I discovered a strange behavior with K8s networking that can break some applications designs completely.
I have two pods and one Service
Pod 1 is a stupid Reverse Proxy (I don't know the implementation)
Pod 2 is a Webserver
The mentioned Service belongs to pod 2, the webserver
After the initial start of my stack I discovered that Pod 1 - the Reverse Proxy is not able to reach the webserver on the first attempt for some reason, ping is working fine and curl also.
Now I tried wget mywebserver inside of Pod 1 - Reverse Proxy and got back the following:
wget mywebserver
--2020-11-16 20:07:37-- http://mywebserver/
Resolving mywebserver (mywebserver)... 10.244.0.34, 10.244.0.152, 10.244.1.125, ...
Connecting to mywebserver (mywebserver)|10.244.0.34|:80... failed: Connection refused.
Connecting to mywebserver (mywebserver)|10.244.0.152|:80... failed: Connection refused.
Connecting to mywebserver (mywebserver)|10.244.1.125|:80... failed: Connection refused.
Connecting to mywebserver (mywebserver)|10.244.2.177|:80... connected.
Where 10.244.2.177 is the Pod IP of the Webserver.
The problem to me it seems is that the Reverse-Proxy does not try to trigger the attempt to forward the package twice, instead it only tries once where it fails like in the wget cmd above and the request gets dropped as the backed is not reachable due to fancy K8s IPtables stuff it seems...
If I configure the reverse-proxy not to use the Service DNS-name for load-off and instead use the Pod IP (10.244.2.177) everything is working fine and as expected.
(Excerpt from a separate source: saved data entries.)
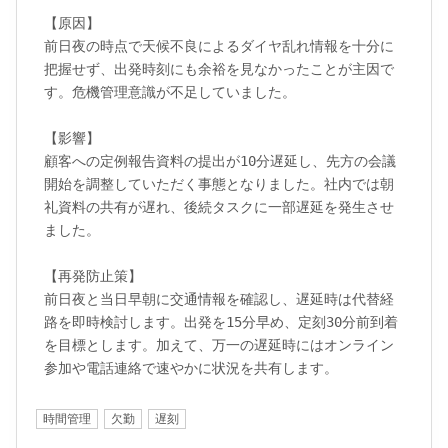
【原因】

前日夜の時点で天候不良によるダイヤ乱れ情報を十分に
把握せず、出発時刻にも余裕を見なかったことが主因で
す。危機管理意識が不足していました。

【影響】

顧客への定例報告資料の提出が10分遅延し、先方の会議
開始を調整していただく事態となりました。社内では朝
礼資料の共有が遅れ、後続タスクに一部遅延を発生させ
ました。

【再発防止策】

前日夜と当日早朝に交通情報を確認し、遅延時は代替経
路を即時検討します。出発を15分早め、定刻30分前到着
を目標とします。加えて、万一の遅延時にはオンライン
参加や電話連絡で速やかに状況を共有します。
時間管理
欠勤
遅刻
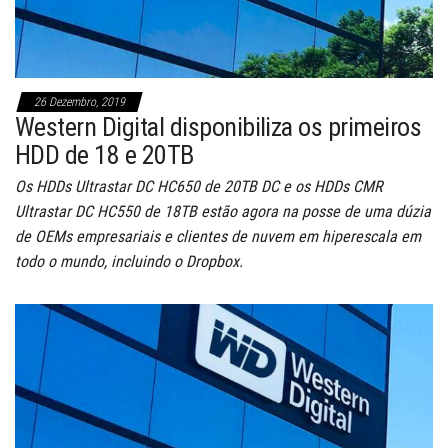
26 Dezembro, 2019
Western Digital disponibiliza os primeiros
HDD de 18 e 20TB
Os HDDs Ultrastar DC HC650 de 20TB DC e os HDDs CMR
Ultrastar DC HC550 de 18TB estão agora na posse de uma dúzia
de OEMs empresariais e clientes de nuvem em hiperescala em
todo o mundo, incluindo o Dropbox.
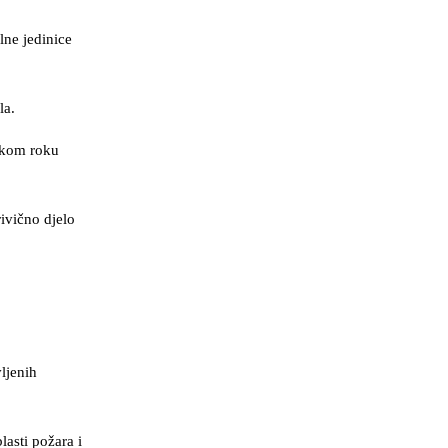
lne jedinice
la.
atkom roku
ivično djelo
ljenih
lasti požara i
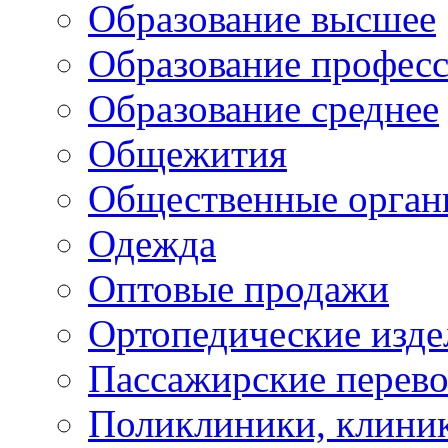
Образование высшее
Образование профес
Образование среднее
Общежития
Общественные орган
Одежда
Оптовые продажи
Ортопедические изде
Пассажирские перево
Поликлиники, клини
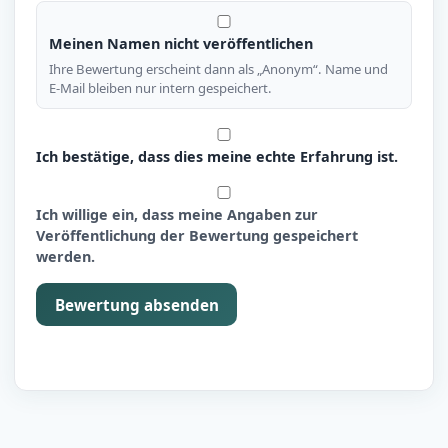
Meinen Namen nicht veröffentlichen
Ihre Bewertung erscheint dann als „Anonym“. Name und
E-Mail bleiben nur intern gespeichert.
Ich bestätige, dass dies meine echte Erfahrung ist.
Ich willige ein, dass meine Angaben zur
Veröffentlichung der Bewertung gespeichert
werden.
Bewertung absenden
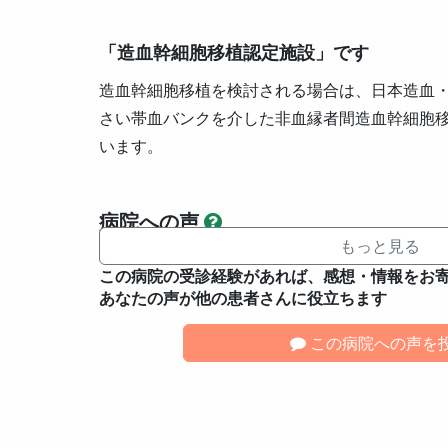
「造血幹細胞移植認定施設」です
造血幹細胞移植を検討される場合は、日本造血・
さい帯血バンクを介した非血縁者間造血幹細胞移
います。
病院への声
もっと見る
この病院の受診経験があれば、感想・情報をお
あなたの声が他の患者さんに役立ちます
この病院への声を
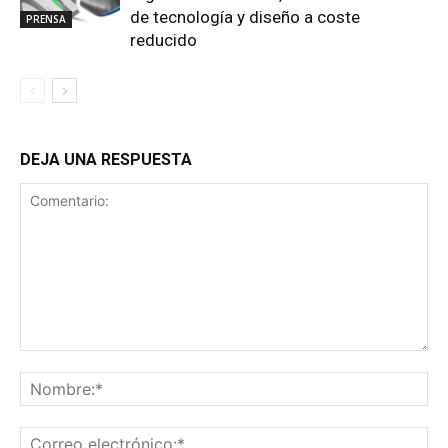
de tecnología y diseño a coste
PRENSA
reducido
DEJA UNA RESPUESTA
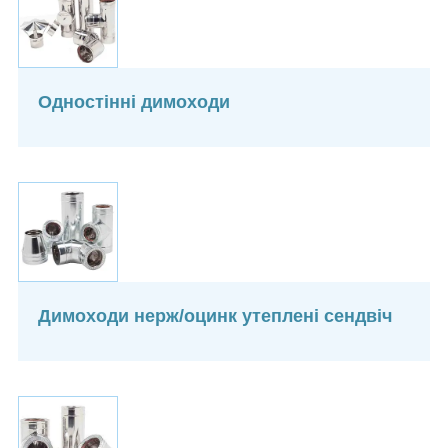
Одностінні димоходи
Димоходи нерж/оцинк утеплені сендвіч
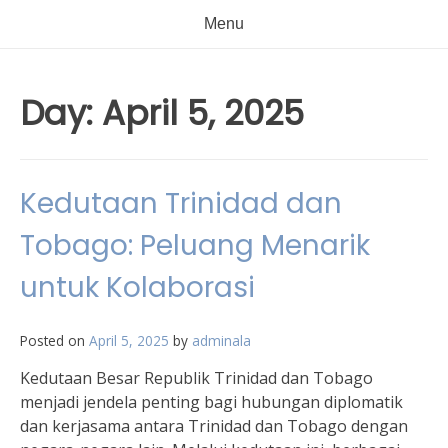
Menu
Day:
April 5, 2025
Kedutaan Trinidad dan
Tobago: Peluang Menarik
untuk Kolaborasi
Posted on
April 5, 2025
by
adminala
Kedutaan Besar Republik Trinidad dan Tobago
menjadi jendela penting bagi hubungan diplomatik
dan kerjasama antara Trinidad dan Tobago dengan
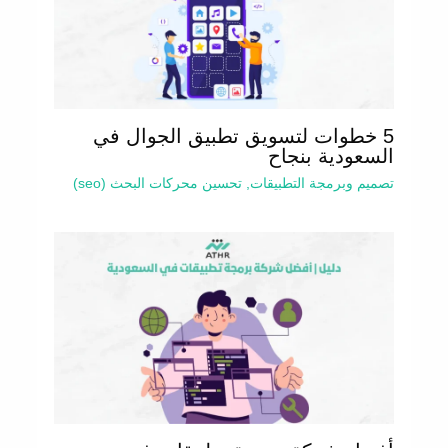
5 خطوات لتسويق تطبيق الجوال في
السعودية بنجاح
تصميم وبرمجة التطبيقات
,
تحسين محركات البحث (seo)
I already tried this with a variety of CNI Providers like: Flannel, Calico, Canal, Weave and also Cilium as Kube-Proxy is not used with Cilium but all of them failed and all of them doing fancy routing nobody clearly understands out-of-the-box. So my question is how can I make K8s routing work immediately at this point? I already have reimplemented my whole stack to docker-swarm just to see if it works, and it does, flawlessly! So this issue has to do something with K8s routing scheme it seems.
Just to exclude misconfiguration from my side I also tried this with different ready-to-use K8s solutions like managed K8s from Digital-Ocean and or self-hosted RKE. All have the same behavior.
Does somebody maybe have a Idea what the problem might be and how to fix this behavior of K8s?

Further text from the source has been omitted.